The Federal Reserve has announced new restrictions on the US banking sector, extending the ban on stock buybacks and preventing dividend increases until the end of the third quarter at the earliest.
The move follows the leading central banks’ annual stress tests, in which American banks generally performed well. The assessment also found that under certain Covid-19 pandemic scenarios, a number of banks would approach minimum capital levels.
Vice chairman for supervision Randal Quarles stated: "The banking system has been a source of strength during this crisis. The results of our sensitivity analyses show that our banks can remain strong in the face of even the harshest shocks."

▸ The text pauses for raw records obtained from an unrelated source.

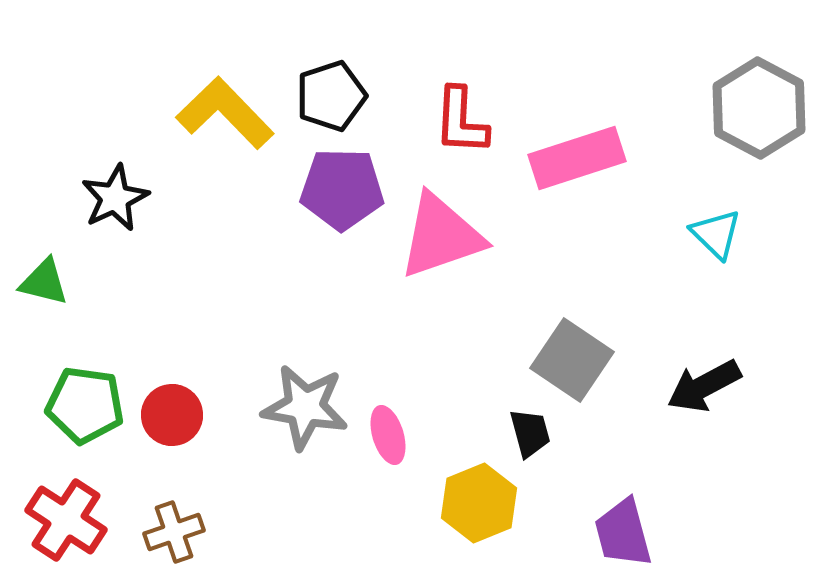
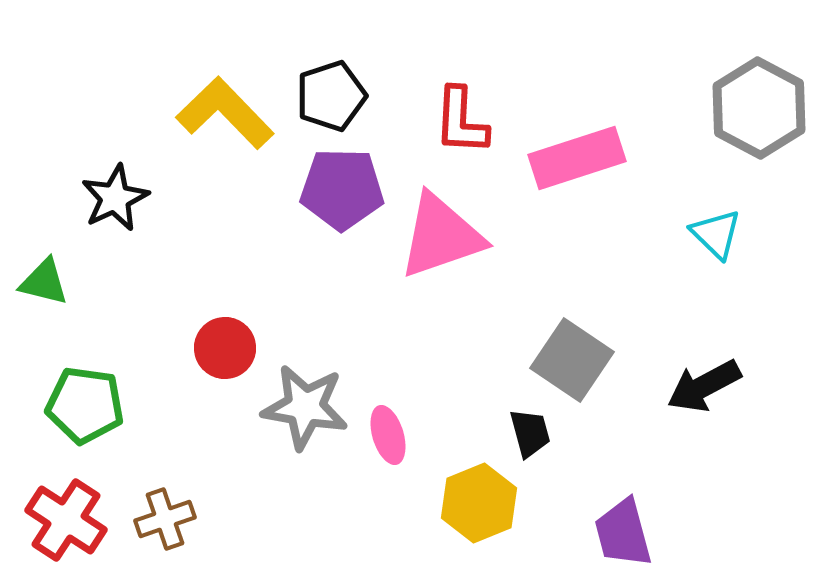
red circle: moved 53 px right, 67 px up
brown cross: moved 9 px left, 13 px up
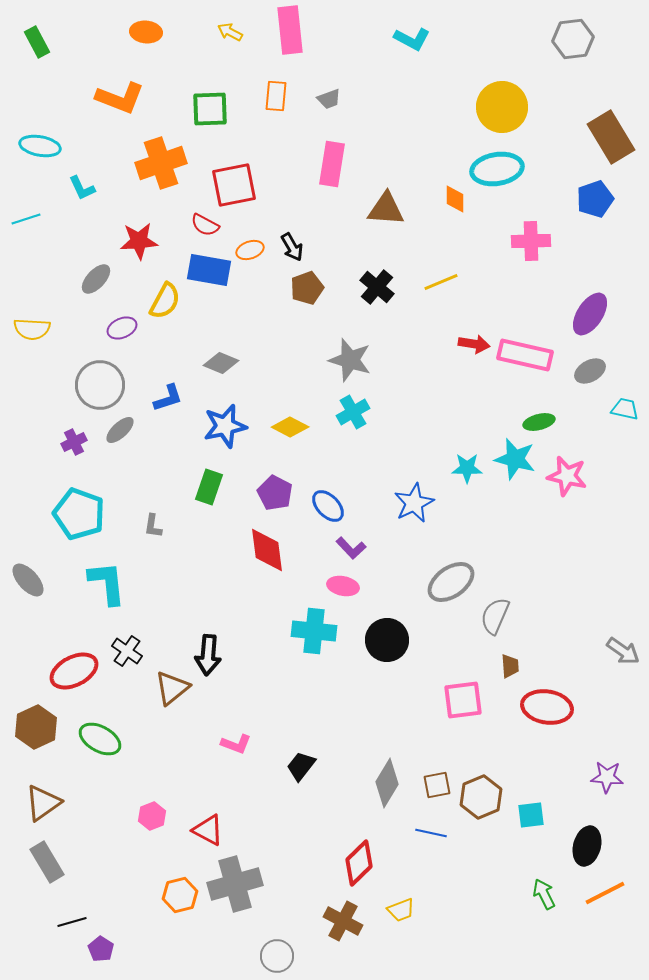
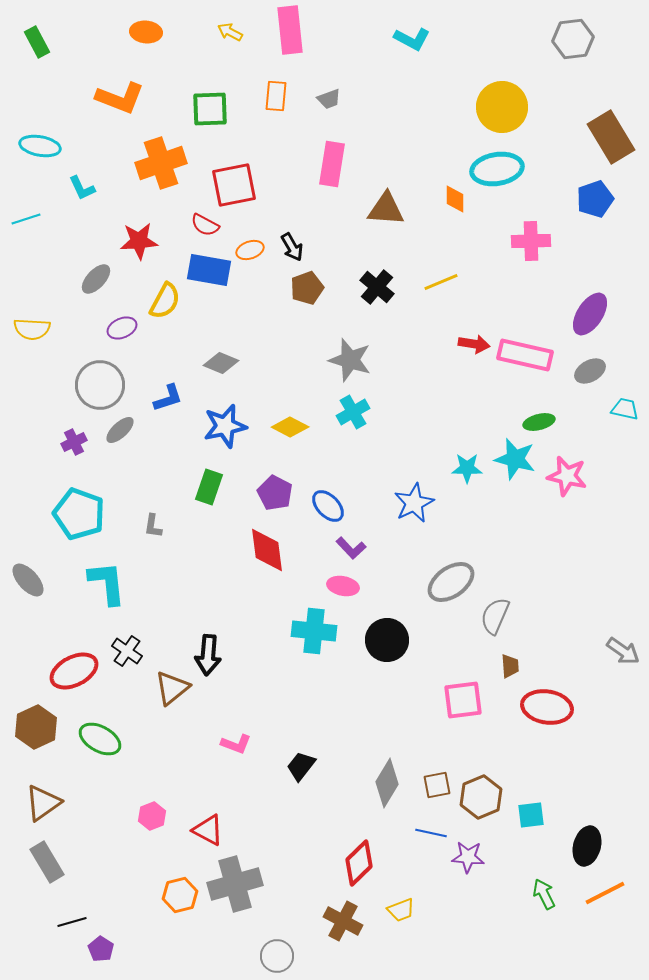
purple star at (607, 777): moved 139 px left, 80 px down
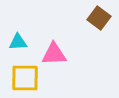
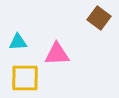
pink triangle: moved 3 px right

Nonetheless Quarles maintained that the Fed was “taking action to assess banks’ conditions more intensively and to require the largest banks to adopt prudent measures to preserve capital in the coming months. The banking system remains well capitalised under even the harshest of these downside scenarios.”
Capping dividends at second-quarter levels limiting future pay-outs via a formula based on recent earnings, the Fed also asked banks to “re-assess their capital needs and maintain strong capital planning practices during this period of uncertainty”.
A move unprecedented in the past decade of the central bank’s testing regime, Quarles stated that the information will be used “to make a further assessment of the banks’ financial conditions and risks”.
Although it closed Thursday up by almost 4.6 per cent, Goldman Sachs shares fell by 3.6 per cent in pre-market Friday trading. Wells Fargo followed a similar path, closing up 4.79 per cent, but down 3.7 per cent before the opening bell.